§ **TASK MATERIAL**:

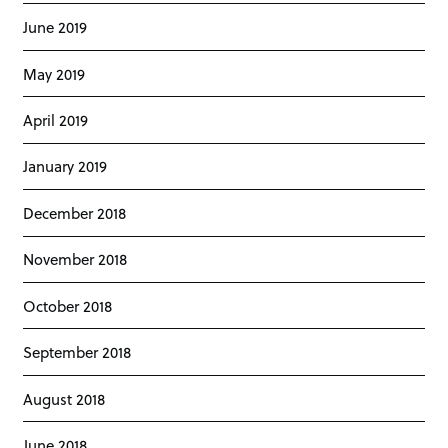
June 2019
May 2019
April 2019
January 2019
December 2018
November 2018
October 2018
September 2018
August 2018
June 2018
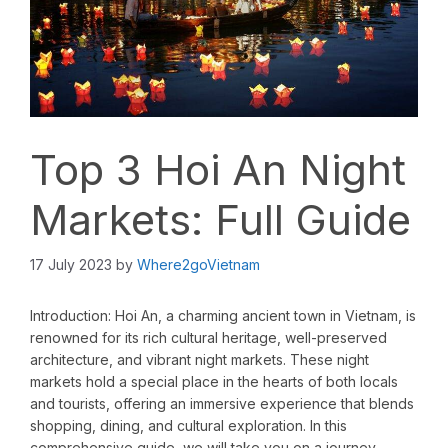
Top 3 Hoi An Night
Markets: Full Guide
17 July 2023
by
Where2goVietnam
Introduction: Hoi An, a charming ancient town in Vietnam, is
renowned for its rich cultural heritage, well-preserved
architecture, and vibrant night markets. These night
markets hold a special place in the hearts of both locals
and tourists, offering an immersive experience that blends
shopping, dining, and cultural exploration. In this
comprehensive guide, we will take you on a journey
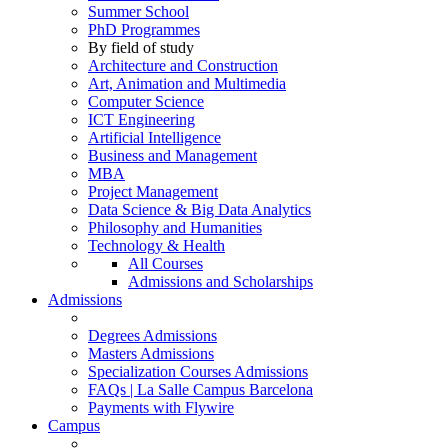
Summer School
PhD Programmes
By field of study
Architecture and Construction
Art, Animation and Multimedia
Computer Science
ICT Engineering
Artificial Intelligence
Business and Management
MBA
Project Management
Data Science & Big Data Analytics
Philosophy and Humanities
Technology & Health
All Courses
Admissions and Scholarships
Admissions
Degrees Admissions
Masters Admissions
Specialization Courses Admissions
FAQs | La Salle Campus Barcelona
Payments with Flywire
Campus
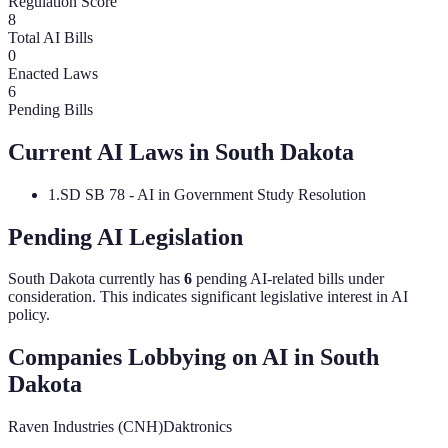
Regulation Score
8
Total AI Bills
0
Enacted Laws
6
Pending Bills
Current AI Laws in
South Dakota
1
.
SD SB 78 - AI in Government Study Resolution
Pending AI Legislation
South Dakota
currently has
6
pending AI-related bill
s
under
consideration.
This indicates significant legislative interest in AI
policy.
Companies Lobbying on AI in
South
Dakota
Raven Industries (CNH)
Daktronics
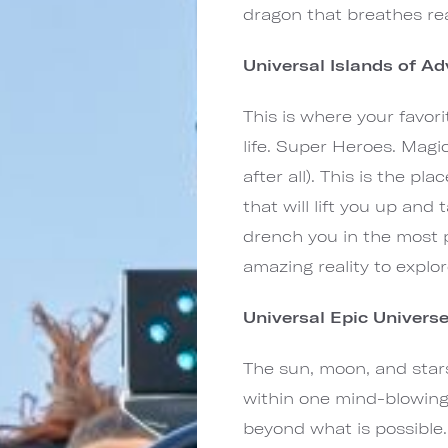
dragon that breathes rea
Universal Islands of A
This is where your favor
life. Super Heroes. Magi
after all). This is the p
that will lift you up an
drench you in the most p
amazing reality to explor
Universal Epic Univers
The sun, moon, and stars
within one mind-blowing
beyond what is possible.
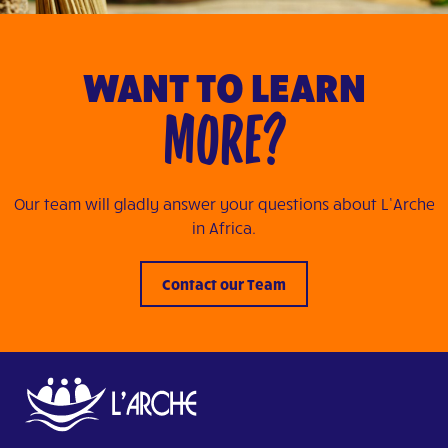
WANT TO LEARN
MORE?
Our team will gladly answer your questions about L’Arche
in Africa.
Contact our Team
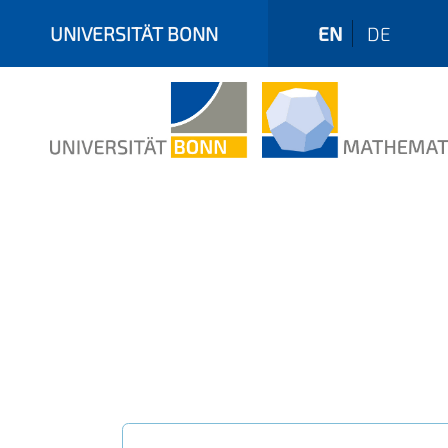
UNIVERSITÄT BONN
EN
DE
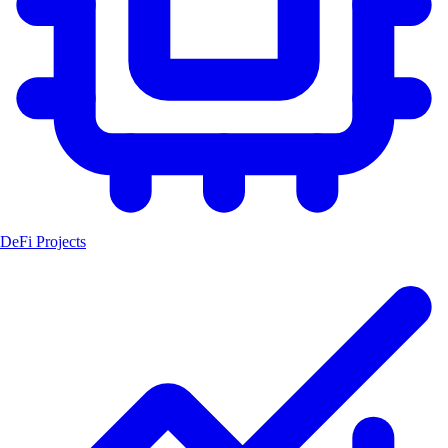
DeFi Projects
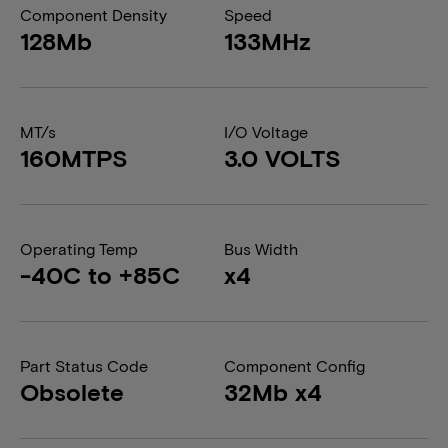
Component Density
Speed
128Mb
133MHz
MT/s
I/O Voltage
160MTPS
3.0 VOLTS
Operating Temp
Bus Width
-40C to +85C
x4
Part Status Code
Component Config
Obsolete
32Mb x4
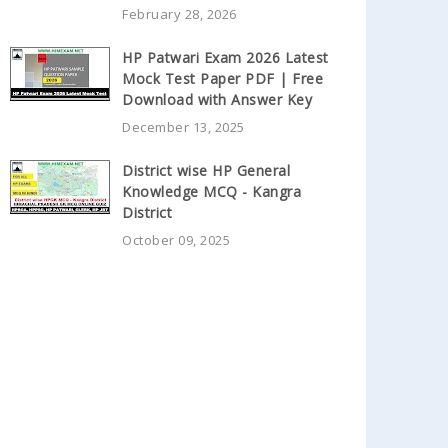
February 28, 2026
HP Patwari Exam 2026 Latest
Mock Test Paper PDF | Free
Download with Answer Key
December 13, 2025
District wise HP General
Knowledge MCQ - Kangra
District
October 09, 2025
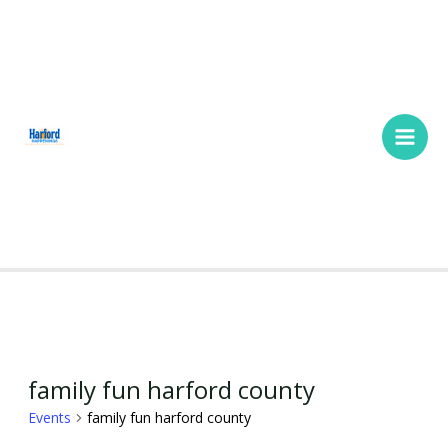
Skip
Main
to
Men
content
SUNDAY
MONDAY
TUESDAY
WEDNESDAY
THURSDAY
FRIDAY
SATURDA
Events
family fun harford county
Events
family fun harford county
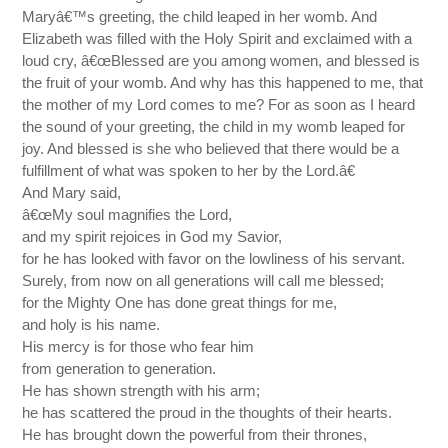
Maryâ€™s greeting, the child leaped in her womb. And
Elizabeth was filled with the Holy Spirit and exclaimed with a
loud cry, â€œBlessed are you among women, and blessed is
the fruit of your womb. And why has this happened to me, that
the mother of my Lord comes to me? For as soon as I heard
the sound of your greeting, the child in my womb leaped for
joy. And blessed is she who believed that there would be a
fulfillment of what was spoken to her by the Lord.â€
And Mary said,
â€œMy soul magnifies the Lord,
and my spirit rejoices in God my Savior,
for he has looked with favor on the lowliness of his servant.
Surely, from now on all generations will call me blessed;
for the Mighty One has done great things for me,
and holy is his name.
His mercy is for those who fear him
from generation to generation.
He has shown strength with his arm;
he has scattered the proud in the thoughts of their hearts.
He has brought down the powerful from their thrones,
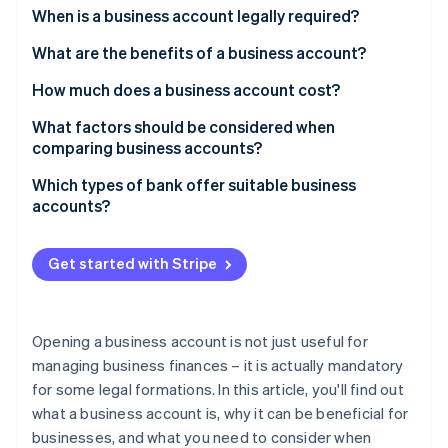
Partners
See what's ahead
When is a business account legally required?
Stripe App Marketplace
Radar
What are the benefits of a business account?
Fraud prevention
How much does a business account cost?
Atlas
Start-up incorporation
What factors should be considered when
Climate
comparing business accounts?
Carbon removal
Which types of bank offer suitable business
Identity
accounts?
Online identity verification
Get started with Stripe
Stripe Sessions 2026
Opening a business account is not just useful for
See how Stripe is building the economic infrastructure 
Watch now
managing business finances – it is actually mandatory
for some legal formations. In this article, you'll find out
what a business account is, why it can be beneficial for
businesses, and what you need to consider when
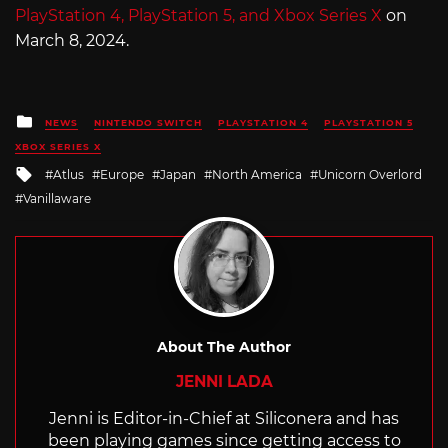
PlayStation 4, PlayStation 5, and Xbox Series X
on
March 8, 2024.
Posted
NEWS
NINTENDO SWITCH
PLAYSTATION 4
PLAYSTATION 5
in
XBOX SERIES X
Tagged
Atlus
Europe
Japan
North America
Unicorn Overlord
with
Vanillaware
About The Author
JENNI LADA
Jenni is Editor-in-Chief at Siliconera and has
been playing games since getting access to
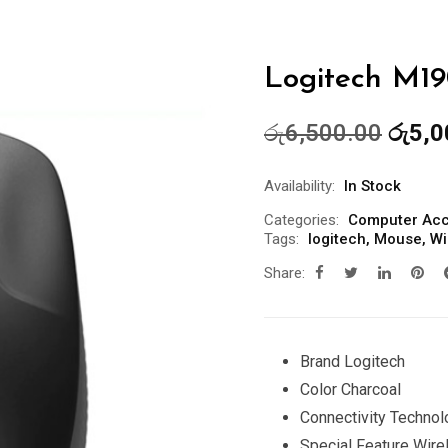
Logitech M
Origin
රු
6,500.00
රු
5,0
price
was:
Availability:
In Stock
රු6,5
Categories:
Computer Acc
Tags:
logitech
,
Mouse
,
Wi
Share:
Brand Logitech
Color Charcoal
Connectivity Techno
Special Feature Wire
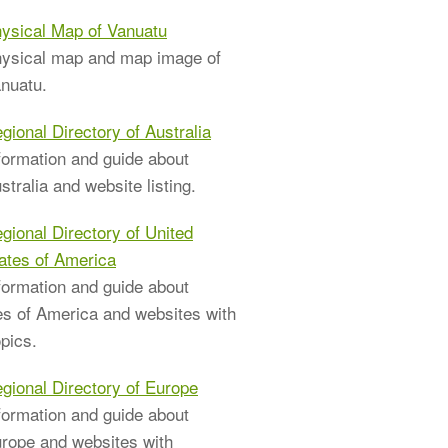
ysical Map of Vanuatu
ysical map and map image of
nuatu.
gional Directory of Australia
formation and guide about
stralia and website listing.
gional Directory of United
ates of America
formation and guide about
es of America and websites with
pics.
gional Directory of Europe
formation and guide about
rope and websites with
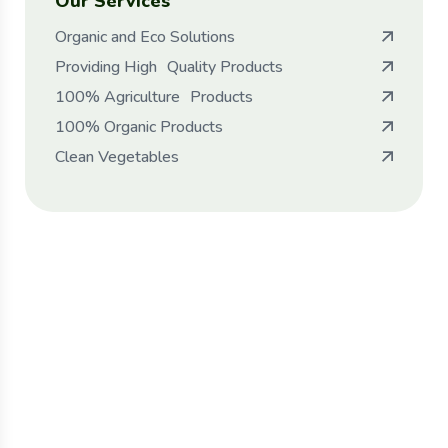
Our Services
Organic and Eco Solutions
Providing High Quality Products
100% Agriculture Products
100% Organic Products
Clean Vegetables
Protect seeds future
generations.
Lorem ipsum dolor sit amet, porro quisquam
est, qui dolorem ipsum quia dolor sit amet.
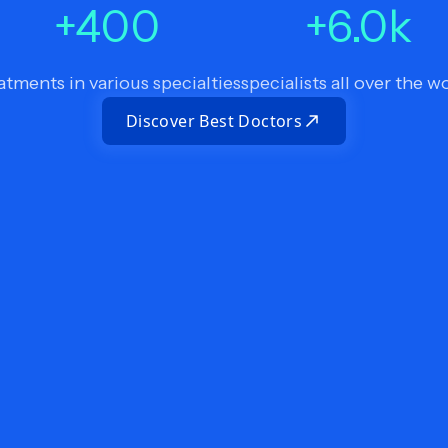
+
400
+
6.0
k
atments in various specialties
specialists all over the w
Discover Best Doctors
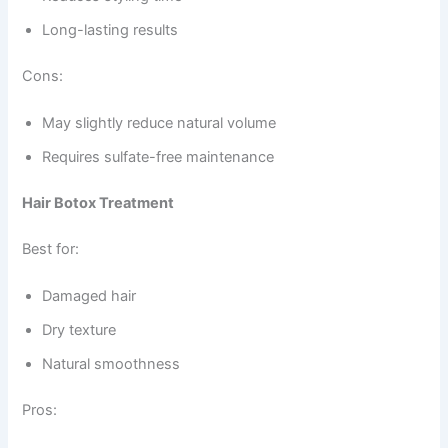
Long-lasting results
Cons:
May slightly reduce natural volume
Requires sulfate-free maintenance
Hair Botox Treatment
Best for:
Damaged hair
Dry texture
Natural smoothness
Pros:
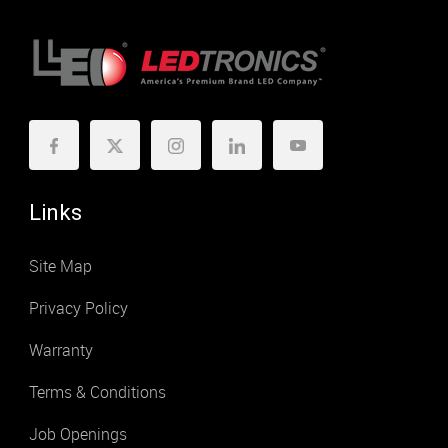
Links
Site Map
Privacy Policy
Warranty
Terms & Conditions
Job Openings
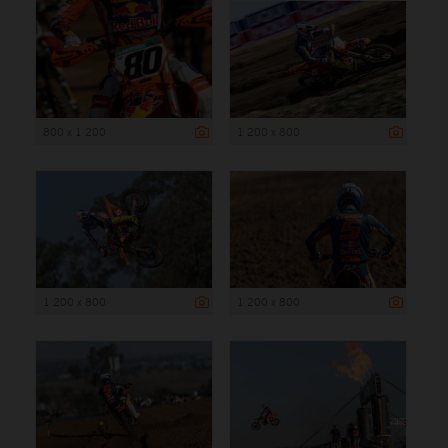
800 x 1 200
1 200 x 800
1 200 x 800
1 200 x 800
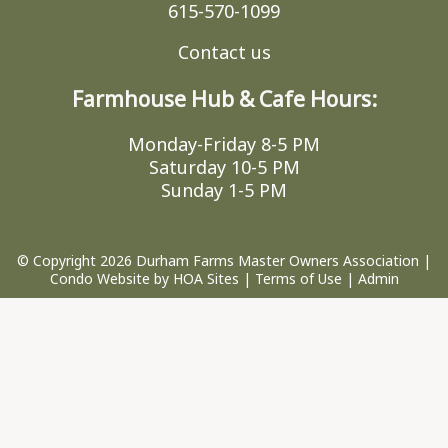
615-570-1099
Contact us
Farmhouse Hub & Cafe Hours:
Monday-Friday 8-5 PM
Saturday 10-5 PM
Sunday 1-5 PM
© Copyright 2026
Durham Farms Master Owners Association
|
Condo Website
by
HOA Sites
|
Terms of Use
|
Admin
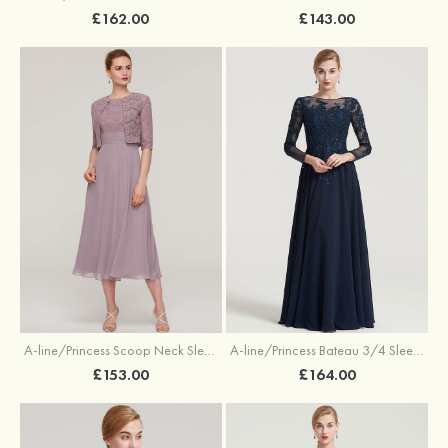
£162.00
£143.00
A-line/Princess Scoop Neck Sleeveless Tea-Length Chiffon Mother of the Bride Dress With Lace Jacket
A-line/Princess Bateau 3/4 Sleeve Long/Floor-Length Chiffon Dress With Beading Appliqued
£153.00
£164.00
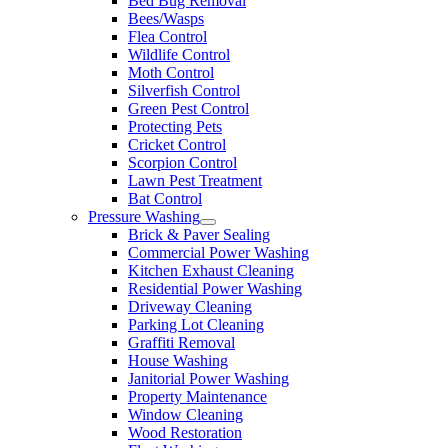
Bed Bug Removal
Bees/Wasps
Flea Control
Wildlife Control
Moth Control
Silverfish Control
Green Pest Control
Protecting Pets
Cricket Control
Scorpion Control
Lawn Pest Treatment
Bat Control
Pressure Washing
Brick & Paver Sealing
Commercial Power Washing
Kitchen Exhaust Cleaning
Residential Power Washing
Driveway Cleaning
Parking Lot Cleaning
Graffiti Removal
House Washing
Janitorial Power Washing
Property Maintenance
Window Cleaning
Wood Restoration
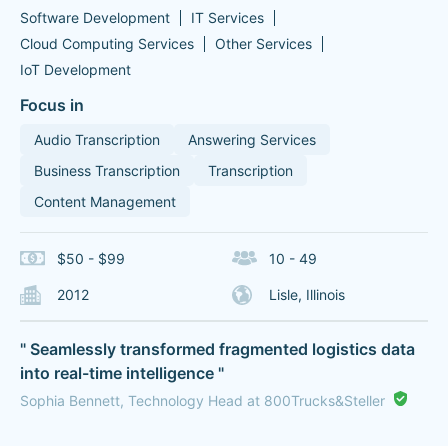
Software Development
IT Services
Cloud Computing Services
Other Services
IoT Development
Focus in
Audio Transcription
Answering Services
Business Transcription
Transcription
Content Management
$50 - $99
10 - 49
2012
Lisle, Illinois
" Seamlessly transformed fragmented logistics data
into real-time intelligence "
Sophia Bennett, Technology Head at 800Trucks&Steller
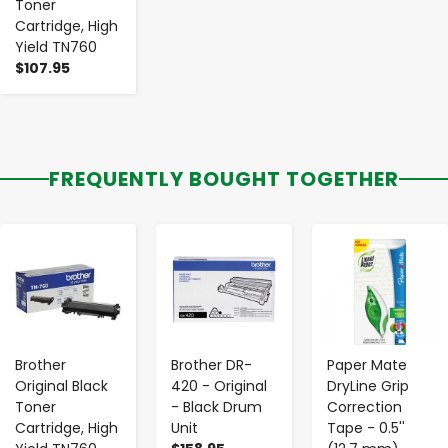
Toner
Cartridge, High
Yield TN760
$107.95
FREQUENTLY BOUGHT TOGETHER
-
+
-
+
-
+
Brother
Brother DR-
Paper Mate
Original Black
420 - Original
DryLine Grip
Toner
- Black Drum
Correction
Cartridge, High
Unit
Tape - 0.5''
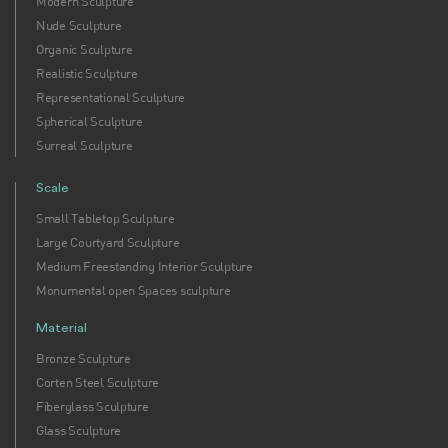
Modern Sculpture
Nude Sculpture
Organic Sculpture
Realistic Sculpture
Representational Sculpture
Spherical Sculpture
Surreal Sculpture
Scale
Small Tabletop Sculpture
Large Courtyard Sculpture
Medium Freestanding Interior Sculpture
Monumental open Spaces sculpture
Material
Bronze Sculpture
Corten Steel Sculpture
Fiberglass Sculpture
Glass Sculpture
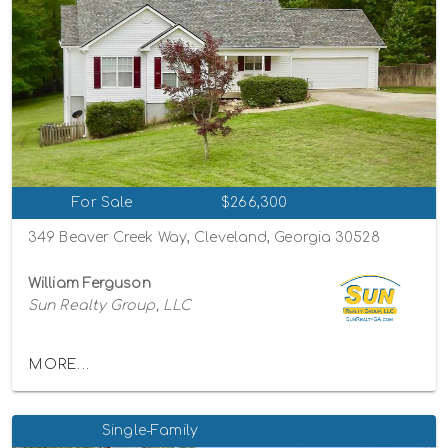
For Sale
$266,300
349 Beaver Creek Way, Cleveland, Georgia 30528
William Ferguson
Sun Realty Group, LLC
MORE...
Single-Family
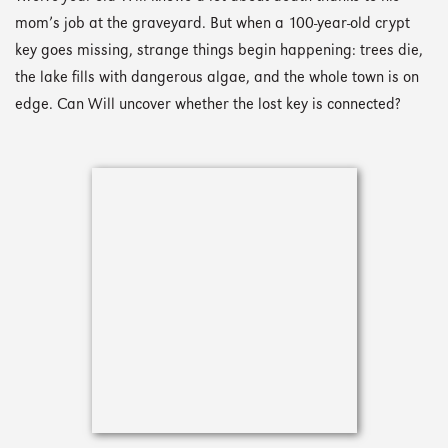
mom’s job at the graveyard. But when a 100-year-old crypt
key goes missing, strange things begin happening: trees die,
the lake fills with dangerous algae, and the whole town is on
edge. Can Will uncover whether the lost key is connected?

§ **DIRECTIONS FOR THIS TASK**: Beginning at the line that has "NINTENDO SWITCH" and ending at the line that has "Residential Power Washing", restate the listing above word for word, pictures left out.

§ **EXERCISE OUTPUT**:
NINTENDO SWITCH
PLAYSTATION 4
PLAYSTATION 5
in
XBOX SERIES X
Tagged
Atlus
Europe
Japan
North America
Unicorn Overlord
with
Vanillaware
About The Author
JENNI LADA
Jenni is Editor-in-Chief at Siliconera and has
been playing games since getting access to
Logitech M
Origin
රු
6,500.00
රු
5,0
price
was:
Availability:
In Stock
රු6,5
Categories:
Computer Acc
Tags:
logitech
,
Mouse
,
Wi
Share:
Brand Logitech
Color Charcoal
Connectivity Techno
Special Feature Wire
ysical Map of Vanuatu
ysical map and map image of
nuatu.
gional Directory of Australia
formation and guide about
stralia and website listing.
gional Directory of United
ates of America
formation and guide about
es of America and websites with
pics.
gional Directory of Europe
formation and guide about
rope and websites with
Our Services
Organic and Eco Solutions
Providing High Quality Products
100% Agriculture Products
100% Organic Products
Clean Vegetables
Protect seeds future
generations.
Lorem ipsum dolor sit amet, porro quisquam
est, qui dolorem ipsum quia dolor sit amet.
+
400
+
6.0
k
atments in various specialties
specialists all over the w
Discover Best Doctors
Long-lasting results
Cons:
May slightly reduce natural volume
Requires sulfate-free maintenance
Hair Botox Treatment
Best for:
Damaged hair
Dry texture
Natural smoothness
Pros:
Links
Site Map
Privacy Policy
Warranty
Terms & Conditions
Job Openings
800 x 1 200
1 200 x 800
1 200 x 800
1 200 x 800
615-570-1099
Contact us
Farmhouse Hub & Cafe Hours:
Monday-Friday 8-5 PM
Saturday 10-5 PM
Sunday 1-5 PM
© Copyright 2026
Durham Farms Master Owners Association
|
Condo Website
by
HOA Sites
|
Terms of Use
|
Admin
£162.00
£143.00
A-line/Princess Scoop Neck Sleeveless Tea-Length Chiffon Mother of the Bride Dress With Lace Jacket
A-line/Princess Bateau 3/4 Sleeve Long/Floor-Length Chiffon Dress With Beading Appliqued
£153.00
£164.00
Bed Bug Removal
Bees/Wasps
Flea Control
Wildlife Control
Moth Control
Silverfish Control
Green Pest Control
Protecting Pets
Cricket Control
Scorpion Control
Lawn Pest Treatment
Bat Control
Pressure Washing
Brick & Paver Sealing
Commercial Power Washing
Kitchen Exhaust Cleaning
Residential Power Washing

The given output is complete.